▶ **MATERIAL PROVIDED**:

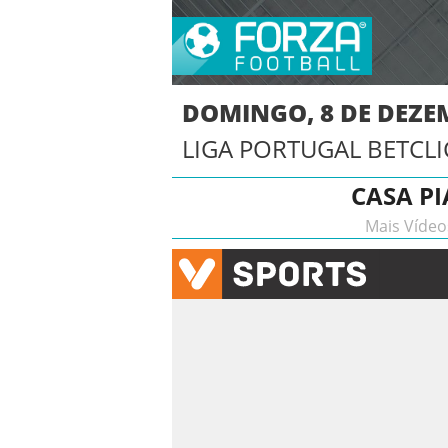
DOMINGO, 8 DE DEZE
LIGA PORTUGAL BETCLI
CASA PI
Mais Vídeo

* * *

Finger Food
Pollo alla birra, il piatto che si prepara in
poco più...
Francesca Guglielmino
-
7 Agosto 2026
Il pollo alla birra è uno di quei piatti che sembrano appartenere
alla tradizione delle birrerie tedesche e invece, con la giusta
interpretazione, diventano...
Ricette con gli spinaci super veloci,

...

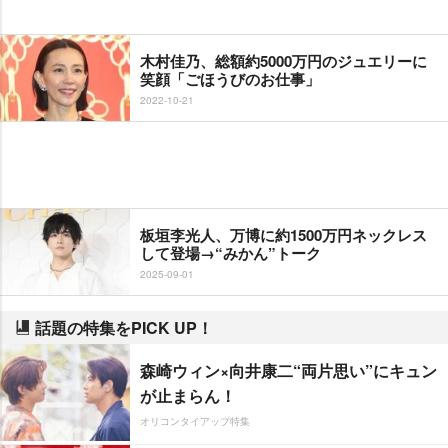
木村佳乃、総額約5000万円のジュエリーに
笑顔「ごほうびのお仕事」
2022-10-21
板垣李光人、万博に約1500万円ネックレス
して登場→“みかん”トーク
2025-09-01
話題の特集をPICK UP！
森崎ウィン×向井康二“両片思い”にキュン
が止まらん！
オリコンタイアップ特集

▶ **WHAT YOU HAVE TO DO**: In the listing above, find the line holding "笑顔「ごほうびのお仕事」" and the line holding "オリコンタイアップ特集", then output those two lines and every line between them exactly.

▶ **TASK OUTPUT**:
笑顔「ごほうびのお仕事」
2022-10-21
板垣李光人、万博に約1500万円ネックレス
して登場→“みかん”トーク
2025-09-01
話題の特集をPICK UP！
森崎ウィン×向井康二“両片思い”にキュン
が止まらん！
オリコンタイアップ特集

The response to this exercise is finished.